E quando, um ano depois (os roteiristas até seguraram o quanto puderam) o Superman foi trazido de volta a vida muita gente se sentiu legitimamente enganada - tanto pela narrativa quanto "aquele truque que ia me deixar rico magicamente" não ia mais deixar ninguém ricão... o resultado é que tivemos um sucesso estrondoso comercial, mas um gosto amargo na boca de muita gente.

Para adicionar ofensa a injuria, todo mundo viu os números espantosos de 4 milhões de edições vendidas para uma publicação regular e tentou reproduzir o efeito em suas próprias revistas. O que nos levou a uma era de "grande eventos chocantes que mudariam tudo para sempre... até as coisas voltarem ao normal quando as vendas cairem".

No Batman, por exemplo, foi introduzido um novo vilão - o Bane - que em sua estreia quebrou a coluna do Batman e ele teve que ser substituido... bem, por alguem que não fosse cadeirante, isso é.


Nas revistas do Homem-Aranha tivemos a constrangedora "Saga do Clone", onde "descobrimos" que o verdadeiro Peter Parker desapareceu anos atrás e todo esse tempo o heroi dos quadrinhos era um clone que achava que era o verdadeiro Peter Parker...


... ou então o Lanterna Verde se tornando um vilão DUMAUUUUUUU just because.

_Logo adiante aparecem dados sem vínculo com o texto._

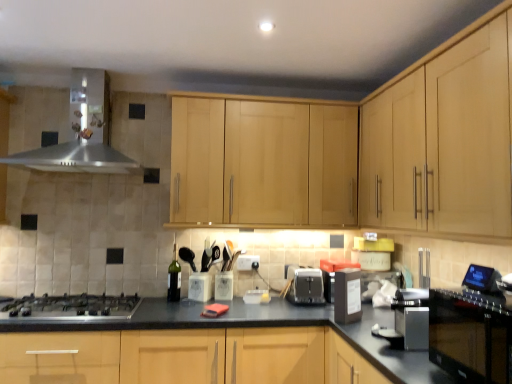 Question: Visually, is light wood cabinet at upper right, the first cabinetry in the right-to-left sequence, positioned to the left or to the right of light wood cabinet at center, marked as the second cabinetry in a right-to-left arrangement?

Choices:
 (A) left
 (B) right

Answer: (B)

Question: From the image's perspective, is light wood cabinet at upper right, the first cabinetry in the right-to-left sequence, above or below light wood cabinet at center, marked as the second cabinetry in a right-to-left arrangement?

Choices:
 (A) above
 (B) below

Answer: (A)

Question: Which object is positioned farthest from the satin silver toaster at center, which is the 1th appliance in left-to-right order?

Choices:
 (A) stainless steel range hood at upper left
 (B) black plastic container at center-right, acting as the first appliance starting from the right
 (C) green glass bottle at center
 (D) light wood cabinet at upper right, which ranks as the second cabinetry in left-to-right order
 (E) light wood cabinet at center, marked as the second cabinetry in a right-to-left arrangement

Answer: (A)

Question: Which object is the farthest from the black glossy oven at lower right?

Choices:
 (A) black granite countertop at center
 (B) black plastic container at center-right, acting as the first appliance starting from the right
 (C) light wood cabinet at upper right, the first cabinetry in the right-to-left sequence
 (D) green glass bottle at center
 (E) satin silver gas stove at lower left

Answer: (D) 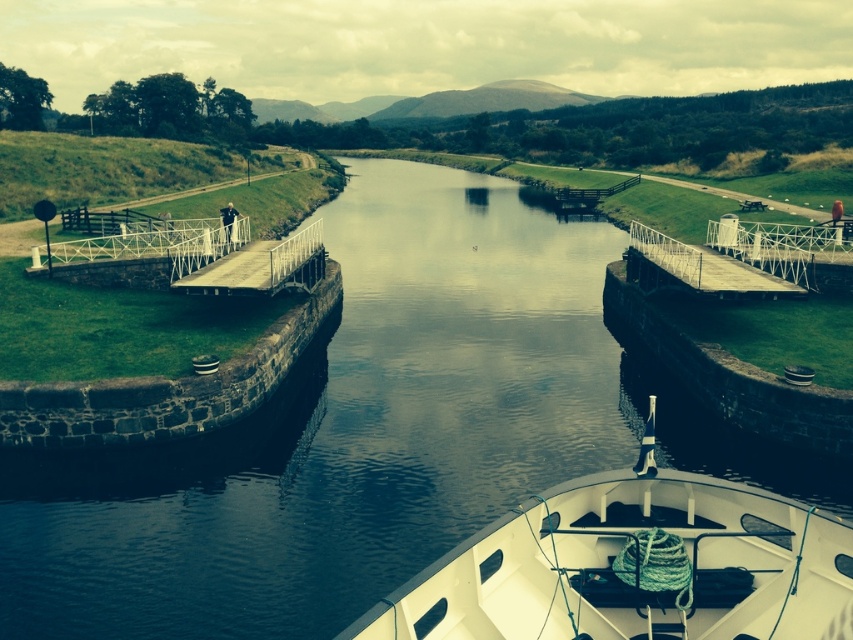 You are a boat captain trying to navigate a narrow boat through the lock gates. Your boat is 2 meters wide. You see the white metal dock at center and the metallic gray dock at center. Can your boat pass between them?

The white metal dock at center is above the metallic gray dock at center, so the vertical distance between them is sufficient for your boat to pass through. However, the horizontal distance between the docks isn not specified, so it is uncertain whether the boat can fit horizontally.

You are a tour boat captain planning to dock your boat at the white metal dock at center. Your boat is 15 meters long. If you approach the dock from the direction of the viewer, will your boat fit entirely within the visible canal area before reaching the lock gates on either side?

The white metal dock at center is 18.38 meters away from the viewer. Since your boat is 15 meters long, it will fit entirely within the visible canal area before reaching the lock gates on either side as there is sufficient space between the viewer and the dock.

You are navigating a small boat through the canal in the scene. You see a point marked at coordinates [634,564]. What object is located at that point?

The point at coordinates [634,564] indicates the white matte boat at center. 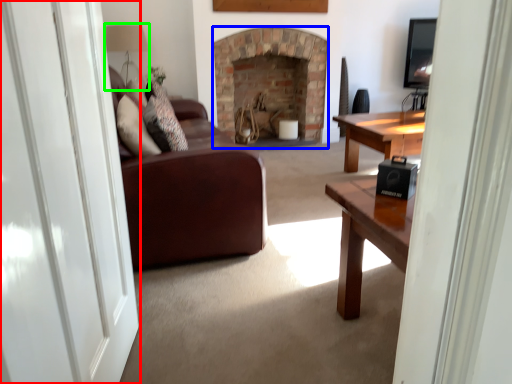 Question: Estimate the real-world distances between objects in this image. Which object is closer to screen door (highlighted by a red box), fireplace (highlighted by a blue box) or lamp (highlighted by a green box)?

Choices:
 (A) fireplace
 (B) lamp

Answer: (B) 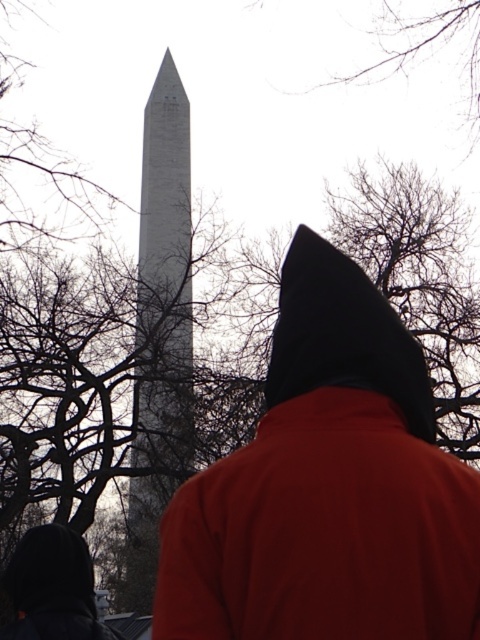 Is matte black hood at center to the left of white stone tower at center from the viewer's perspective?

In fact, matte black hood at center is to the right of white stone tower at center.

Based on the photo, is matte black hood at center to the right of white stone tower at center from the viewer's perspective?

Indeed, matte black hood at center is positioned on the right side of white stone tower at center.

Which is in front, point (422, 493) or point (165, 492)?

Positioned in front is point (422, 493).

At what (x,y) coordinates should I click in order to perform the action: click on matte black hood at center. Please return your answer as a coordinate pair (x, y). The image size is (480, 640). Looking at the image, I should click on (327, 486). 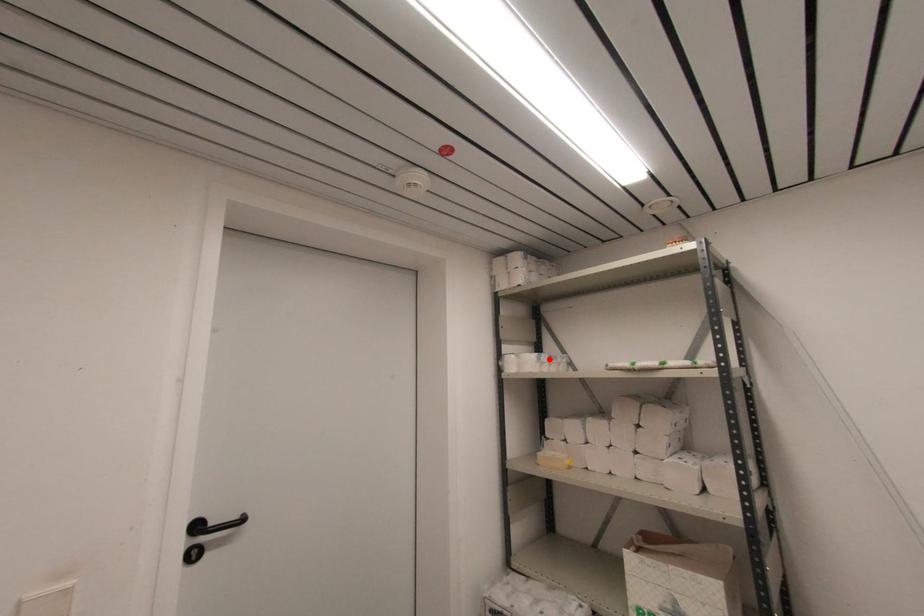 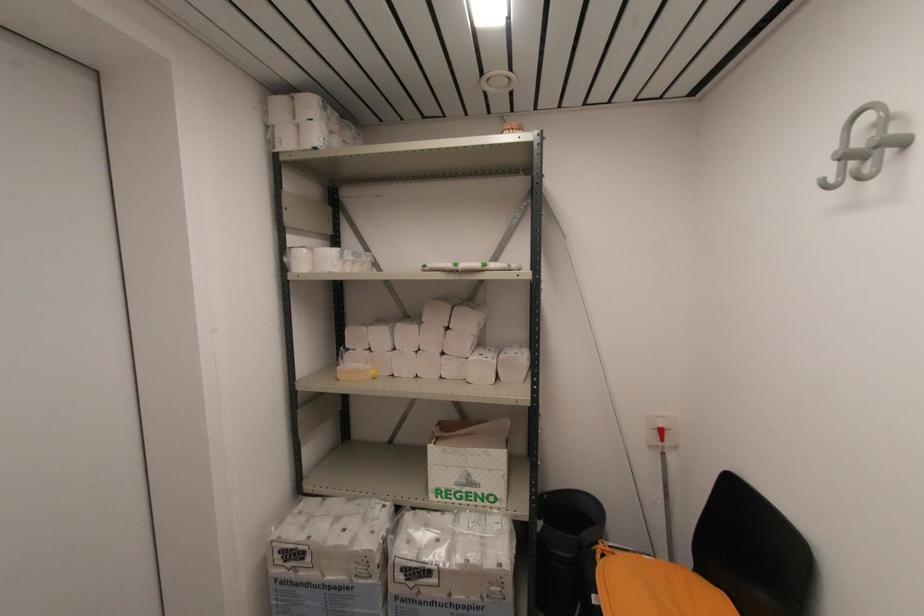 Find the pixel in the second image that matches the highlighted location in the first image.

(353, 257) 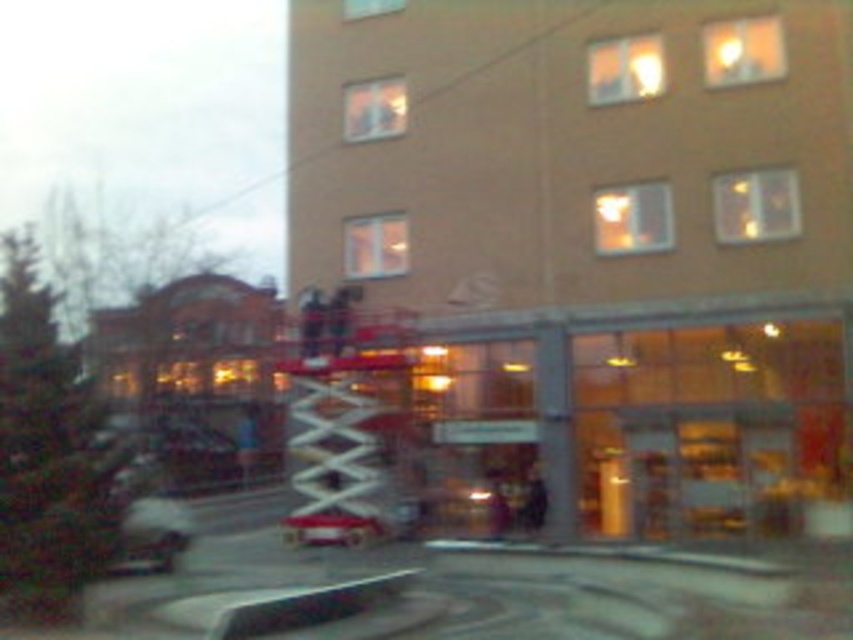 Question: Which point is farther from the camera taking this photo?

Choices:
 (A) (335, 515)
 (B) (144, 560)

Answer: (A)

Question: Observing the image, what is the correct spatial positioning of white metallic fire truck at center in reference to metallic silver car at lower left?

Choices:
 (A) below
 (B) above

Answer: (B)

Question: Is white metallic fire truck at center to the left of metallic silver car at lower left from the viewer's perspective?

Choices:
 (A) no
 (B) yes

Answer: (A)

Question: In this image, where is white metallic fire truck at center located relative to metallic silver car at lower left?

Choices:
 (A) left
 (B) right

Answer: (B) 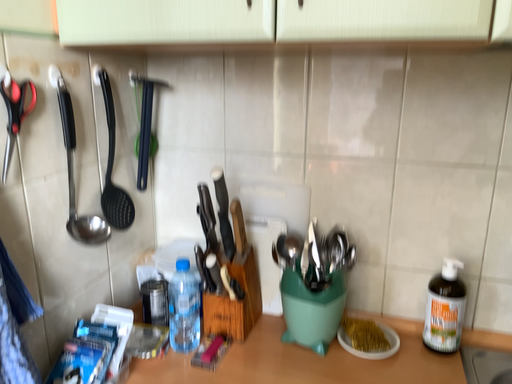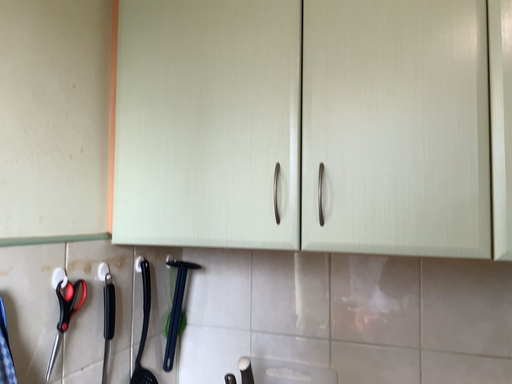 Question: Which way did the camera rotate in the video?

Choices:
 (A) rotated downward
 (B) rotated upward

Answer: (B) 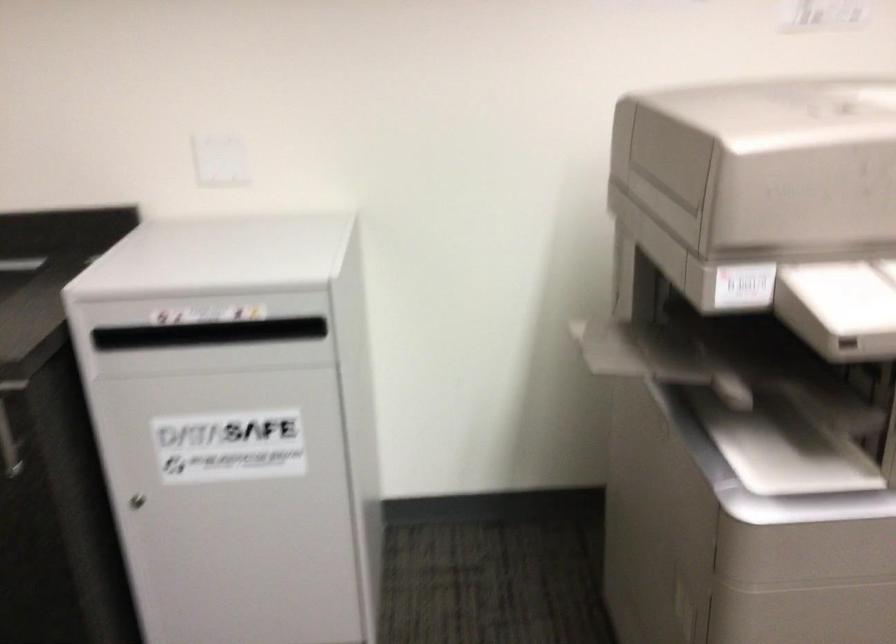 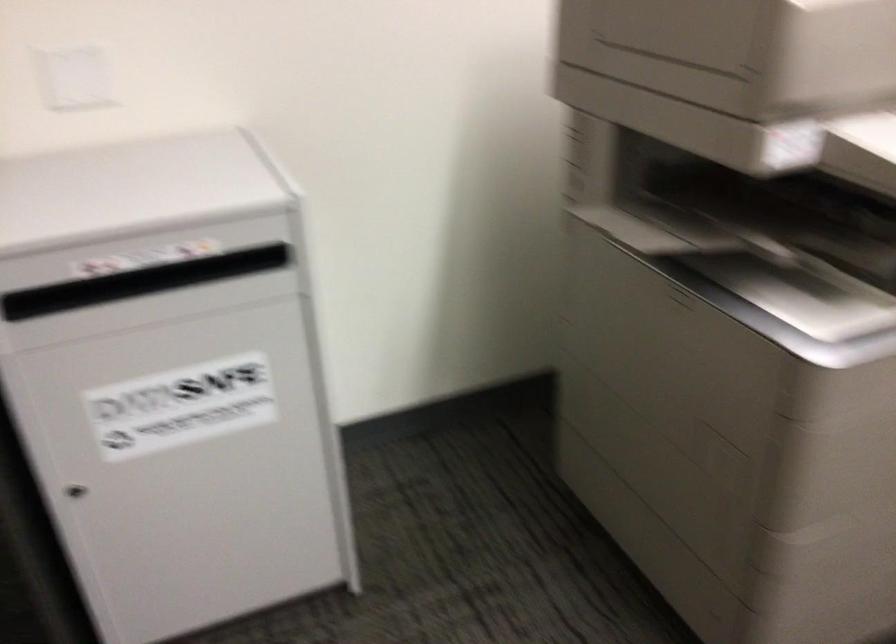 Question: The first image is from the beginning of the video and the second image is from the end. How did the camera likely rotate when shooting the video?

Choices:
 (A) Left
 (B) Right
 (C) Up
 (D) Down

Answer: (B) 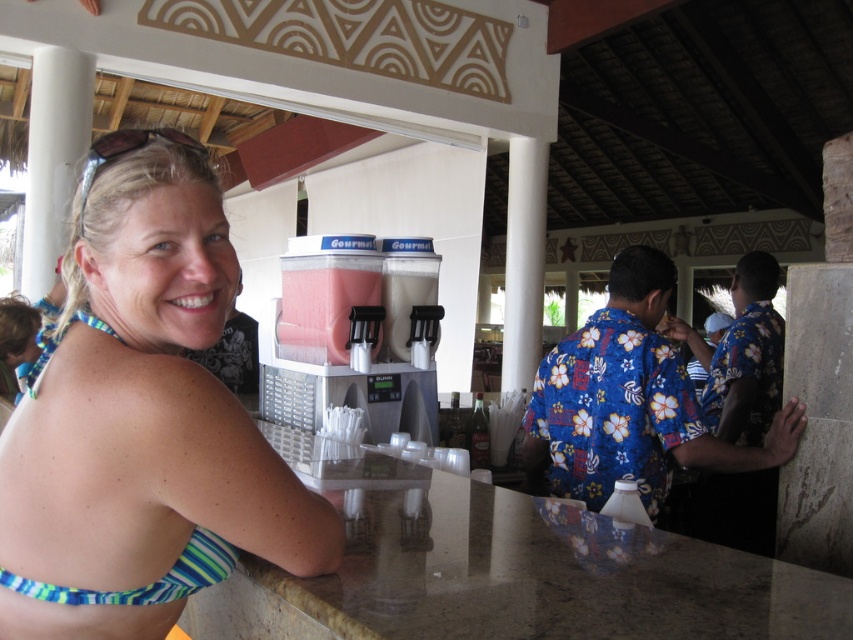 Question: Which point appears closest to the camera in this image?

Choices:
 (A) (131, 156)
 (B) (193, 540)

Answer: (A)

Question: Estimate the real-world distances between objects in this image. Which object is closer to the striped fabric bikini top at left?

Choices:
 (A) translucent plastic cup at center
 (B) blue floral shirt at center

Answer: (B)

Question: Which point is farther to the camera?

Choices:
 (A) (480, 428)
 (B) (608, 419)
 (C) (193, 396)
 (D) (48, 326)

Answer: (A)

Question: Is blue floral shirt at center to the left of striped fabric bikini top at left from the viewer's perspective?

Choices:
 (A) yes
 (B) no

Answer: (B)

Question: From the image, what is the correct spatial relationship of blue striped bikini top at left in relation to blue floral shirt at center?

Choices:
 (A) below
 (B) above

Answer: (B)

Question: Is blue floral shirt at center above striped fabric bikini top at left?

Choices:
 (A) no
 (B) yes

Answer: (B) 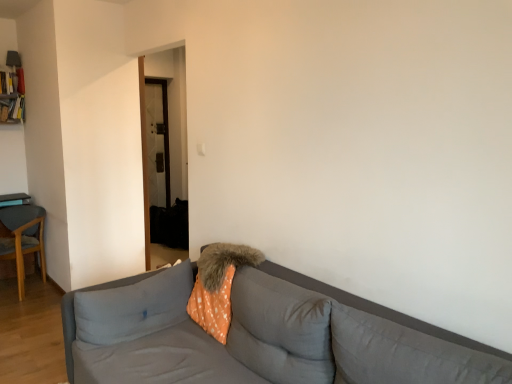 Question: From their relative heights in the image, would you say fuzzy orange pillow at center, placed as the 3th pillow when sorted from right to left, is taller or shorter than orange polka dot pillow at center, the fourth pillow in the right-to-left sequence?

Choices:
 (A) tall
 (B) short

Answer: (B)

Question: Considering their positions, is fuzzy orange pillow at center, placed as the 3th pillow when sorted from right to left, located in front of or behind orange polka dot pillow at center, the first pillow when ordered from left to right?

Choices:
 (A) behind
 (B) front

Answer: (A)

Question: Estimate the real-world distances between objects in this image. Which object is farther from the wooden chair at left?

Choices:
 (A) gray fabric couch at center
 (B) gray fabric pillow at lower right, marked as the fourth pillow in a left-to-right arrangement
 (C) orange polka dot fabric at center
 (D) orange polka dot pillow at center, which is the 3th pillow from left to right
 (E) orange polka dot pillow at center, the fourth pillow in the right-to-left sequence

Answer: (B)

Question: Estimate the real-world distances between objects in this image. Which object is farther from the orange polka dot pillow at center, which ranks as the 2th pillow in right-to-left order?

Choices:
 (A) orange polka dot pillow at center, the first pillow when ordered from left to right
 (B) fuzzy orange pillow at center, placed as the 3th pillow when sorted from right to left
 (C) gray fabric pillow at lower right, marked as the fourth pillow in a left-to-right arrangement
 (D) wooden chair at left
 (E) gray fabric couch at center

Answer: (D) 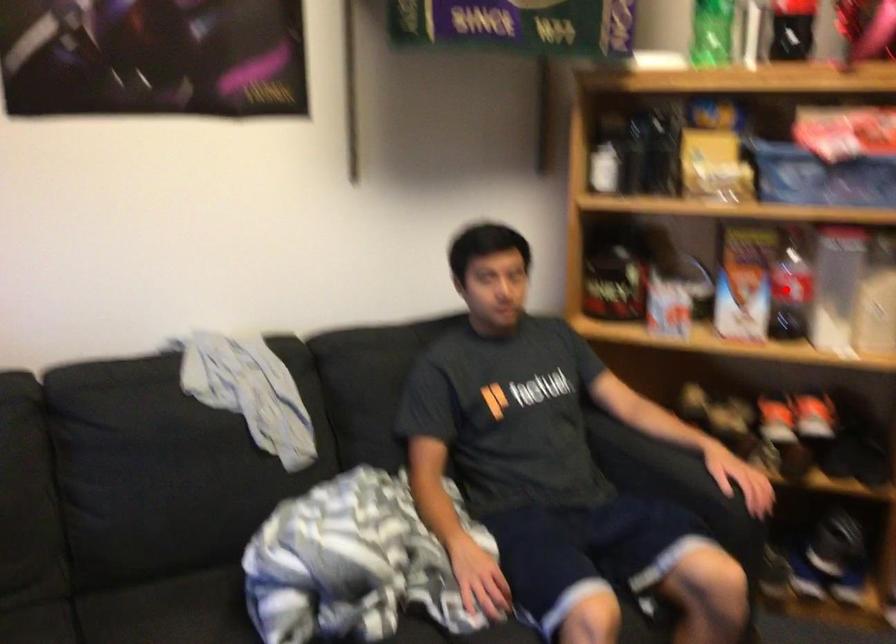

O resultado desse golpe de publicidade foi que qualquer um que realmente acreditasse que o Superman permaneceria morto se sentiu traído quando ele voltou. Foi o evento definidor que estabeleceu de uma vez por todas que nada é real nos quadrinhos e que os editores estavam dispostos a fazer qualquer coisa (inclusive explorar os verdadeiros sentimentos que temos por nossos heróis) apenas para vender mais algumas cópias. E isso ultimamente acabou se tornando a ruína dos quadrinhos, que nunca mais foram relevantes a cultura como tinham sido até aquele ponto.

Mais do que isso até, gerou uma crise que quase quebrou a Marvel que só não faliu porque saiu vendendo os direitos dos seus personagens para filmes como se fosse bala e todo mundo sabe como essa história termina.

Mas... e quanto a história em si, pelo menos é boa? Hmm, mais ou menos.


Quer dizer, a história em si não é realmente incrivel: Super-Homem não morre por causa de um super plano do Lex Luthor ou nada que exija pensamento do tipo, eles apenas jogam um monstro tipo Hulk genérico do nada e ele mete a porrada até o Super Homão bater suas super botas. Não é o ponto alto da realização artistica humana, eu te digo.

Porém não é ruim realmente, em grande parte porque o que a DC economizou em história gastou em colocar os melhores desenhistas que dispunha na época e as revistas são muito, muito bonitas. Mais do que isso até, elas tem uma sacada muito interessante: as quatro edições da luta são uma contagem regressiva na forma que os quadrinhos são montados. Isso quer dizer que a primeira edição tem quatro quadrinhos por página, a próxima tem três quadrinhos por página, então uma com dois quadros por página até uma "última" edição realmente bonita com páginas de um painel por página. Ficou realmente bonito.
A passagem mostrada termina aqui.